The study involves seven 2-day sessions over the course of about 8 weeks, with each session separated by at least 1 week. During each session participants practice a pattern of hand movements and their accuracy in performing the movements is evaluated before and after brain electrical stimulation. The movements include a complex finger sequence, a simple finger sequence, a peg test (placing wooden pegs in holes on a board), a hand function test (turning over cards, picking up small objects with one hand and placing them in a can, picking up small objects with a spoon and placing them in a can, stacking checkers, moving light cans, and moving heavy cans), and a box and block test (picking up and moving blocks from one box to another).
The first day of each 2-day session lasts about 5 hours and includes the following:
- TMS measurements: A wire coil is held on the scalp, and a brief electrical current is passed through the coil, creating a magnetic pulse that stimulates the brain. During the stimulation, the subject may be asked to tense certain muscles slightly or perform other simple actions. The stimulation may cause a twitch in muscles of the face, arm, or leg, and the subject may hear a click and feel a pulling sensation on the skin under the coil.
- tDCS: Small, wet sponge electrodes are applied to the head - one above the eye and the other on the back of the head. A small electrical current is passed between them. The subject may feel an itching or tingling sensation under the electrodes or see light flashes. Some sessions are done with sham tDCS.

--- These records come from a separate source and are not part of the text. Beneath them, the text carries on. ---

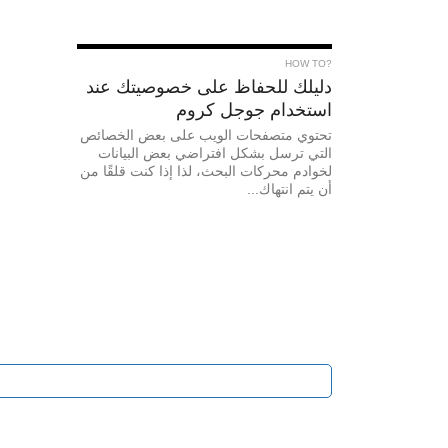
?HOW TO
دليلك للحفاظ على خصوصيتك عند
استخدام جوجل كروم
تحتوي متصفحات الويب على بعض الخصائص
التي ترسل بشكل افتراضي بعض البيانات
لخوادم محركات البحث، لذا إذا كنت قلقًا من
أن يتم انتهاك...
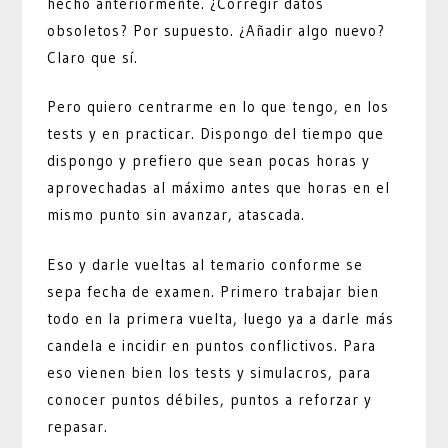
hecho anteriormente. ¿Corregir datos
obsoletos? Por supuesto. ¿Añadir algo nuevo?
Claro que sí.
Pero quiero centrarme en lo que tengo, en los
tests y en practicar. Dispongo del tiempo que
dispongo y prefiero que sean pocas horas y
aprovechadas al máximo antes que horas en el
mismo punto sin avanzar, atascada.
Eso y darle vueltas al temario conforme se
sepa fecha de examen. Primero trabajar bien
todo en la primera vuelta, luego ya a darle más
candela e incidir en puntos conflictivos. Para
eso vienen bien los tests y simulacros, para
conocer puntos débiles, puntos a reforzar y
repasar.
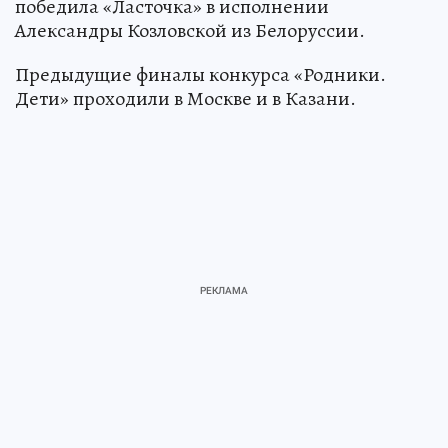
победила «Ласточка» в исполнении
Александры Козловской из Белоруссии.
Предыдущие финалы конкурса «Родники.
Дети» проходили в Москве и в Казани.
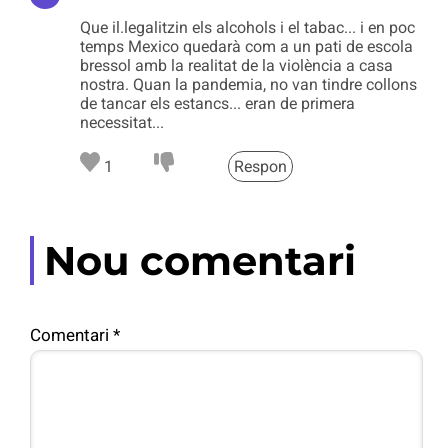
Que il.legalitzin els alcohols i el tabac... i en poc
temps Mexico quedarà com a un pati de escola
bressol amb la realitat de la violència a casa
nostra. Quan la pandemia, no van tindre collons
de tancar els estancs... eran de primera
necessitat...
1
Respon
Nou comentari
Comentari
*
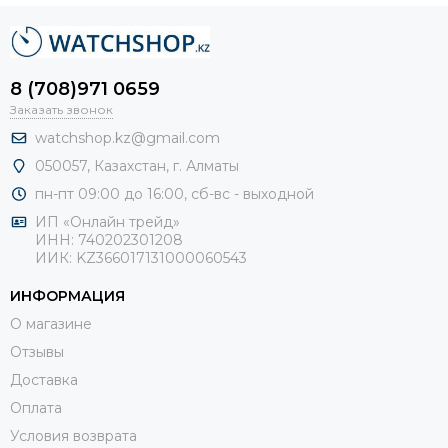
8 (708)971 0659
Заказать звонок
watchshop.kz@gmail.com
050057, Казахстан, г. Алматы
пн-пт 09:00 до 16:00, сб-
вс - выходной
ИП «Онлайн трейд»
ИНН: 740202301208
ИИК: KZ366017131000060543
ИНФОРМАЦИЯ
О магазине
Отзывы
Доставка
Оплата
Условия возврата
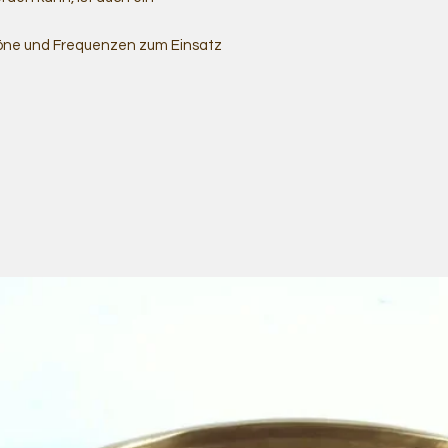
öne und Frequenzen zum Einsatz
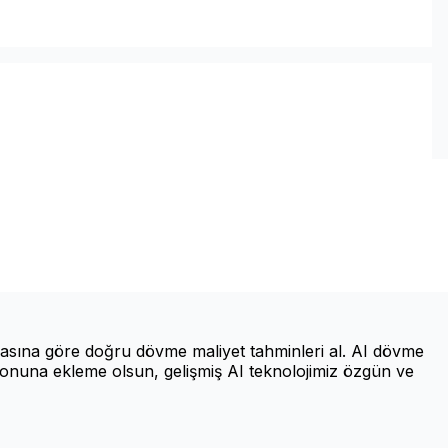
rmasına göre doğru dövme maliyet tahminleri al. AI dövme
yonuna ekleme olsun, gelişmiş AI teknolojimiz özgün ve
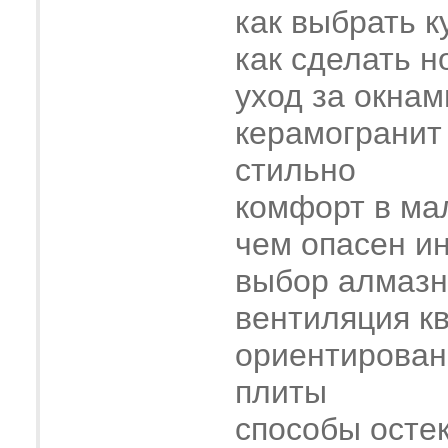
как выбрать к
как сделать н
уход за окнам
керамогранит
стильно
комфорт в ма
чем опасен и
выбор алмазн
вентиляция к
ориентирован
плиты
способы осте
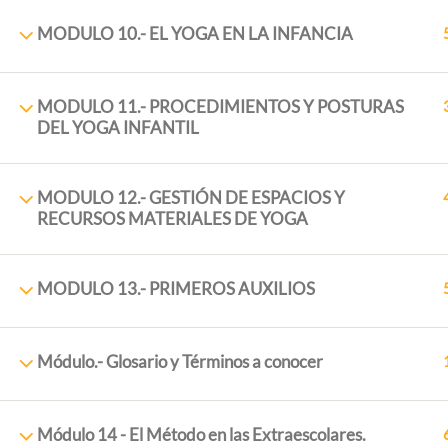
MODULO 10.- EL YOGA EN LA INFANCIA
MODULO 11.- PROCEDIMIENTOS Y POSTURAS
DEL YOGA INFANTIL
MODULO 12.- GESTIÓN DE ESPACIOS Y
RECURSOS MATERIALES DE YOGA
ExtraescolaresyOcio.
2017. Creado por
Profeenlaem
MODULO 13.- PRIMEROS AUXILIOS
Módulo.- Glosario y Términos a conocer
Módulo 14 - El Método en las Extraescolares.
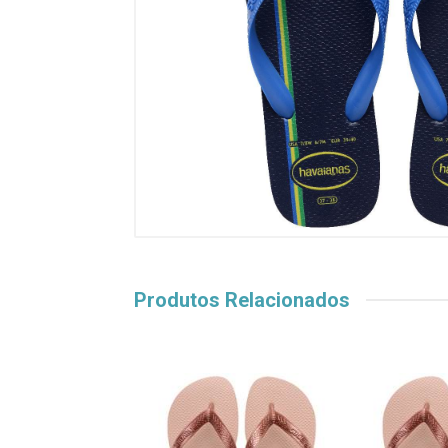
Produtos Relacionados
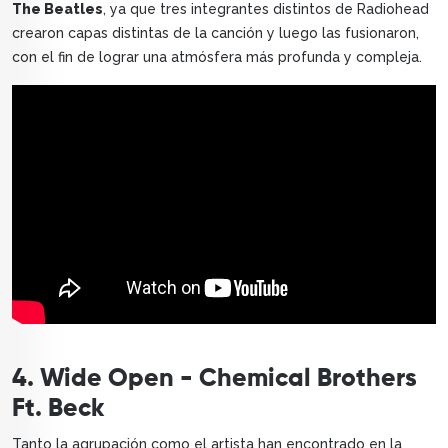
The Beatles
, ya que tres integrantes distintos de Radiohead
crearon capas distintas de la canción y luego las fusionaron,
con el fin de lograr una atmósfera más profunda y compleja.
4. Wide Open - Chemical Brothers
Ft. Beck
Tanto la agrupación como el artista han encontrado en la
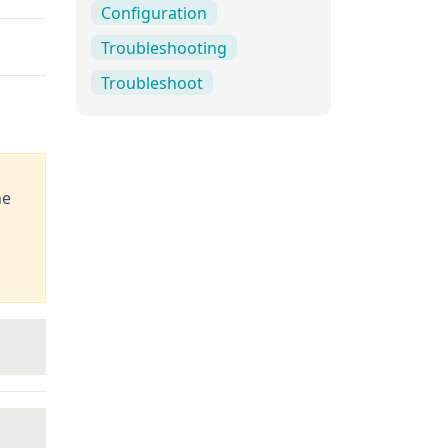
Configuration
Troubleshooting
Troubleshoot
he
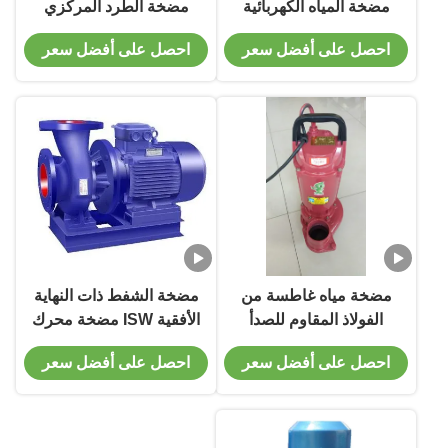
مضخة المياه الكهربائية
مضخة الطرد المركزي
ذات الشفط الواحد مضخة
في نهاية الصف امتصاص
احصل على أفضل سعر
احصل على أفضل سعر
الأنابيب
مضخة مياه غاطسة من
مضخة الشفط ذات النهاية
الفولاذ المقاوم للصدأ
الأفقية ISW مضخة محرك
QDX بقوة 1.5 حصان
أحادية الكتلة لخط أنابيب
احصل على أفضل سعر
احصل على أفضل سعر
تستخدم في المياه
أحادي المرحلة
النظيفة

- Motor learning under tDCS: tDCS is repeated while the subject performs different finger movements. A new pattern of finger movements is taught each session.
- Surface electromyography: Electrodes are filed with a conductive gel and taped to the skin over one small hand muscle to measure the electrical activity of muscles.
- Behavioral measurements: Evaluation of learned movement tasks
- Questionnaires to evaluate the subject's attention, fatigue and mood before and after testing
The second day of each session lasts about 2 hours and includes the TMS measurements and behavior measurements.
Objectives: Recent advances in neuroscience may be helpful in designing more accurate neurorehabilitative strategies to decrease post-stroke disability. First, recovery is more extensive when the interhemispheric balance of activity favors the ipsilesional primary motor (M1Ipsilesional) and premotor (PMIpsilesional) cortices. Second, non-invasive transcranial direct current stimulation (tDCS) over M1Ipsilesional may help to transiently improve motor performance in stroke patients. Third, in healthy volunteers, training combined with cortical stimulation of M1 (which plays a critical role in motor learning) leads to up-regulation of corticomotor excitability, improved motor learning, and use-dependent plasticity. Since stroke patients have to re-learn how to control their paretic hand, enhancing their learning capacity by adequate tuning of M1Ipsilesional with tDCS could promote plastic reorganization that supports functional improvement. Finally, another factor to be considered is that functional changes elicited by cortical stimulation depend on the previous activity state (metaplasticity). Therefore, we hypothesize that implementing metaplastic changes will enhance motor learning gains induced by tDCS in chronic stroke patients to a larger extent than a control intervention in both stroke patients and healthy volunteers.
Study Population: 20 healthy subjects for safety issues and parameter optimization; 31 patients with a single cortical or sub-cortical stroke; and 31 matched healthy controls.
Design: To test our hypothesis, we will precondition M1Ipsilesional with cathodal tDCS (which transiently down-regulates activity in this site) and then apply anodal tDCS to M1Ipsilesional during a motor sequence learning with the paretic hand. After a familiarization session, real and sham tDCS will be applied in 6 randomized sessions in a crossover design. Learning will be evaluated one day after each tDCS/sham session.
The primary outcome measure will be the number of learned sequences correctly played on a keyboard in a 30-second period. TMS will be used 1) to interfere with the activity of different cortical motor areas as a marker of their respective contribution to paretic hand control before and after the metaplasticity intervention and 2) to measure corticomotor excitability changes associated with the interventions. This will provide descriptive information on the neural substrates underlying behavioral gains, important for hypothesis-generation and power analysis in future investigations.